Tuesday, 15 November 2011

The Killing Times

Setting aside 'Celtic' and 'Medieval' times, our clan records in Scotland date from 1527 in Carrick, in the south west of Ayrshire. Michael Macylhaggow was probably born at the end of the 15th Century. The earliest recorded date in Ulster was 1669 when three men, inhabiting properties in the parish of Doagh Grange in County Antrim, find themselves paying the tax known as Hearth Money. The two with the same name, Alex and Allexander McIlhago were probably father and son, and the third, James McIlhaga, despite the o/a spelling variation, was probably another son or a cousin.

It is a reasonable assumption that these three crossed the North Channel some time in the 1660s, giving themselves time enough to own property with hearths. Presumably the younger two had been born in the 1640s and the father about 1620. Certainly the spelling McIlhago was around in Ayrshire at that time. Robert Mc'Ilhago appears there in 1597. Another Robert McIlhago witnessed his grandson's baptism at Ayr in 1685. He could be a contemporary of either of the younger Ulster men, or indeed the father. One has to add that, though it is a good Scots name, there are no other Alexanders of whom I know in the Ayrshire family, and the next James to appear does so in about 1740.

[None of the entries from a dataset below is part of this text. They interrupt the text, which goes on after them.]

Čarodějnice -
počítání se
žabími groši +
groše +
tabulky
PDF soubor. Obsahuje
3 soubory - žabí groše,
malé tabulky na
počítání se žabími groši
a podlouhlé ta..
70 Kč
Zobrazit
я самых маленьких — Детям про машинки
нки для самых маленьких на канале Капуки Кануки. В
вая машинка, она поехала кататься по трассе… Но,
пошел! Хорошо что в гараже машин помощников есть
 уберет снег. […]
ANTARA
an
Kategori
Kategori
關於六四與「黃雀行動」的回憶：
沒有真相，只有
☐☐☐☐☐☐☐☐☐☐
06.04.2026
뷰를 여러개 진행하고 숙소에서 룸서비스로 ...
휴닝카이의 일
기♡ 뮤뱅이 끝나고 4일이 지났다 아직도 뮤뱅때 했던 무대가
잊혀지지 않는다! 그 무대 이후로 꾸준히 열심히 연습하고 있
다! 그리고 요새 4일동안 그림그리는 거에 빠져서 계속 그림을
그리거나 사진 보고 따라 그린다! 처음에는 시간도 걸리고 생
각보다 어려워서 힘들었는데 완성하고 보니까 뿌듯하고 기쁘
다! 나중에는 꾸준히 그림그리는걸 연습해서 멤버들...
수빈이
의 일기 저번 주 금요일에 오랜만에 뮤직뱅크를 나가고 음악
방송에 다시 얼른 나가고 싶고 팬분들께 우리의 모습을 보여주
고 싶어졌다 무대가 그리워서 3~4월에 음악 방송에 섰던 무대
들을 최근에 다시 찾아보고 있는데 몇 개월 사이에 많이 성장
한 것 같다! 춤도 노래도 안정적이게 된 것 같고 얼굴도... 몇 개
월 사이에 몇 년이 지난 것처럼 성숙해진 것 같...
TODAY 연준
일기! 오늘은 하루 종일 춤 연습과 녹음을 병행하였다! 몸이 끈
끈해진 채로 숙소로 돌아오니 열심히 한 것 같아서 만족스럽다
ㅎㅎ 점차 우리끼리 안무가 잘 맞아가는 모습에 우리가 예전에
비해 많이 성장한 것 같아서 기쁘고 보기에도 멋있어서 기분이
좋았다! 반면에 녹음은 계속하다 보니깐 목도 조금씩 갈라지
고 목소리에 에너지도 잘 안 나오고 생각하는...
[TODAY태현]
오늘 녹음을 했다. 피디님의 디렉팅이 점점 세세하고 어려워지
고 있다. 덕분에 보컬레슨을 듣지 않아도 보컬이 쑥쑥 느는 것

It is of interest to speculate why three clan members, possibly with their families (or else why were they living in three separate properties in 1669?) may have chosen to migrate to Ulster in that decade. The clue could well be in the nature of the times which have come to be known as the 'Killing Times'. It is a reasonable assumption that the three men in the Hearth Money Rolls were Presbyterians, for the great majority of later clan members in Ulster were. 1660 saw the Restoration of the Monarchy when Charles II came to the throne. After the previous twenty years when Covenanting Presbyterianism was in the ascendancy, there was a violent return to earlier persecution.

It began in 1660 with many arrests and executions, then in 1661-2 came the ejection of hundreds of Presbyterian ministers from their parishes, who then had to preach, on both sides of the Channel, in remote fields and hillsides. In 1665-6 the battles between the royalist troops and the Covenanting bands were fought fiercely, not least in the south west of Scotland before spreading to the east and to Edinburgh. Throughout December 1666 a spate of bloody public executions of Covenanters took place across Scotland, though at Irvine and Ayr the official hangman refused to carry out his task. Although in the early '60s the ejected Ulster ministers and many followers had crossed to Scotland to join the Covenanters there, in late 1666 and early 1667 Ulster again became the refuge for many, especially from the west of Scotland.

This in brief was the background to what was to become known as the 'Killing Times' and perhaps was the main reason why first James McElhago, a sea captain of Irvine, chose to spend the mid to late '60s in America, and also why Alex and Allexander McIlhago and James McIlhaga migrated just across the North Channel to Ulster and to reestablish themselves in the parish of Doagh Grange.